* _Task details_
Lines from the one with "Isola dei Tesori" up to and including the one with "ose Parkplätze direkt vor Ort" are to be copied exactly from the records below, without their pictures.

* _Supplied data_

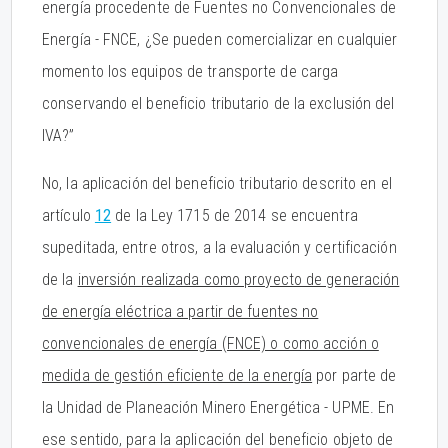
energía procedente de Fuentes no Convencionales de
Energía - FNCE, ¿Se pueden comercializar en cualquier
momento los equipos de transporte de carga
conservando el beneficio tributario de la exclusión del
IVA?”
No, la aplicación del beneficio tributario descrito en el
artículo
12
de la Ley 1715 de 2014 se encuentra
supeditada, entre otros, a la evaluación y certificación
de la
inversión realizada como proyecto de generación
de energía eléctrica a partir de fuentes no
convencionales de energía (FNCE) o como acción o
medida de gestión eficiente de la energía
por parte de
la Unidad de Planeación Minero Energética - UPME. En
ese sentido, para la aplicación del beneficio objeto de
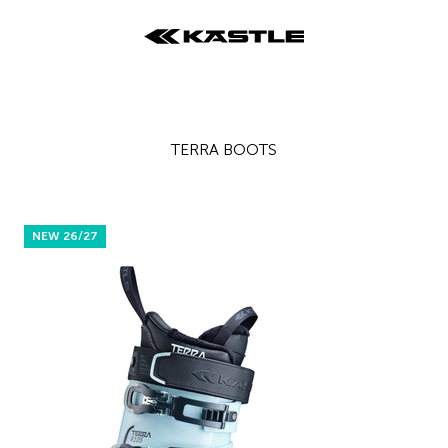
KÄSTLE GmbH
NEW 26/27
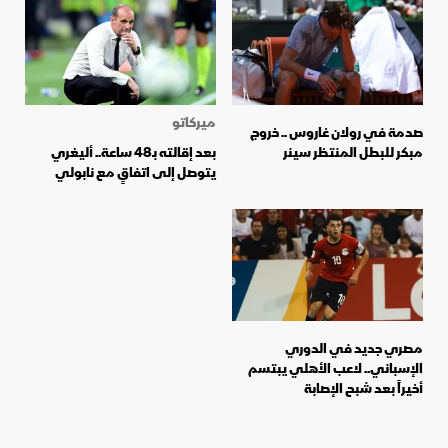
ميركاتو
صدمة في رولان غاروس .. خروج
مبكر للبطل المنتظر سينر
بعد إقالته بـ48 ساعة.. أليغري
يتوصل إلى اتفاقٍ مع نابولي
مصري جديد في الدوري
الإسباني.. لاعب الأهلي يبتسم
أخيراً بعد شبح الإصابة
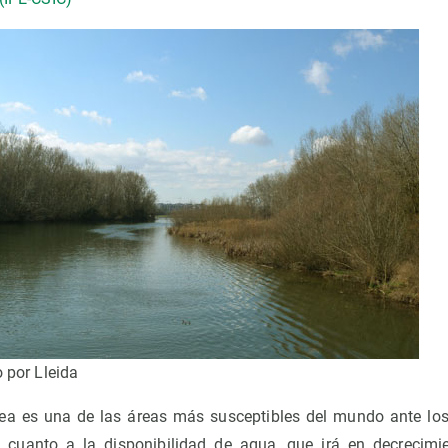
o por Lleida
ea es una de las áreas más susceptibles del mundo ante lo
n cuanto a la disponibilidad de agua, que irá en decrecimie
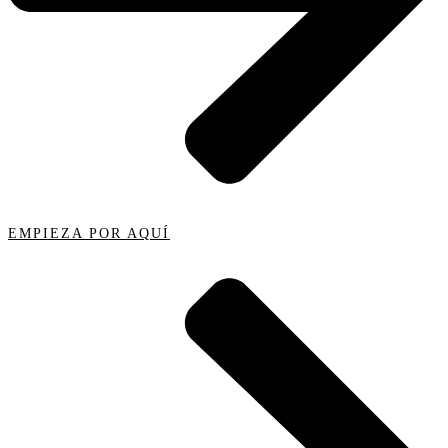
EMPIEZA POR AQUÍ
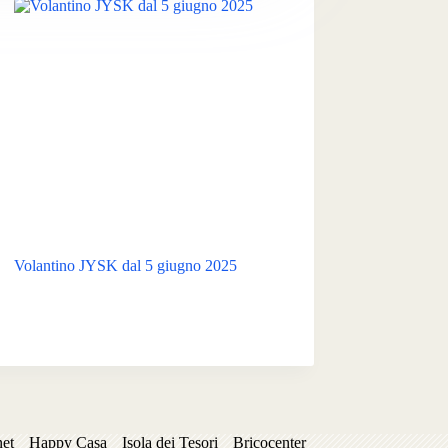
Volantino JYSK dal 5 giugno 2025
net
Happy Casa
Isola dei Tesori
Bricocenter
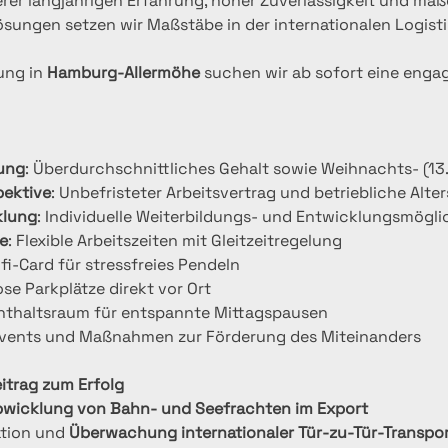
rer langjährigen Erfahrung, hoher Zuverlässigkeit und maß
sungen setzen wir Maßstäbe in der internationalen Logisti
ung in 
Hamburg‑Allermöhe
 suchen wir ab sofort eine engag
tung
: Überdurchschnittliches Gehalt sowie Weihnachts‑ (13
pektive
: Unbefristeter Arbeitsvertrag und betriebliche Alte
klung
: Individuelle Weiterbildungs‑ und Entwicklungsmögli
e
: Flexible Arbeitszeiten mit Gleitzeitregelung
fi‑Card für stressfreies Pendeln
ose Parkplätze direkt vor Ort
enthaltsraum für entspannte Mittagspausen
events und Maßnahmen zur Förderung des Miteinanders
eitrag zum Erfolg
bwicklung von Bahn‑ und Seefrachten im Export
tion und 
Überwachung internationaler Tür‑zu‑Tür‑Transpo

* _Completed exercise_
Isola dei Tesori
Bricocenter
rer langjährigen Erfahrung, hoher Zuverlässigkeit und maß
sungen setzen wir Maßstäbe in der internationalen Logisti
ung in 
Hamburg‑Allermöhe
 suchen wir ab sofort eine engag
tung
: Überdurchschnittliches Gehalt sowie Weihnachts‑ (13
pektive
: Unbefristeter Arbeitsvertrag und betriebliche Alte
klung
: Individuelle Weiterbildungs‑ und Entwicklungsmögli
e
: Flexible Arbeitszeiten mit Gleitzeitregelung
fi‑Card für stressfreies Pendeln
ose Parkplätze direkt vor Ort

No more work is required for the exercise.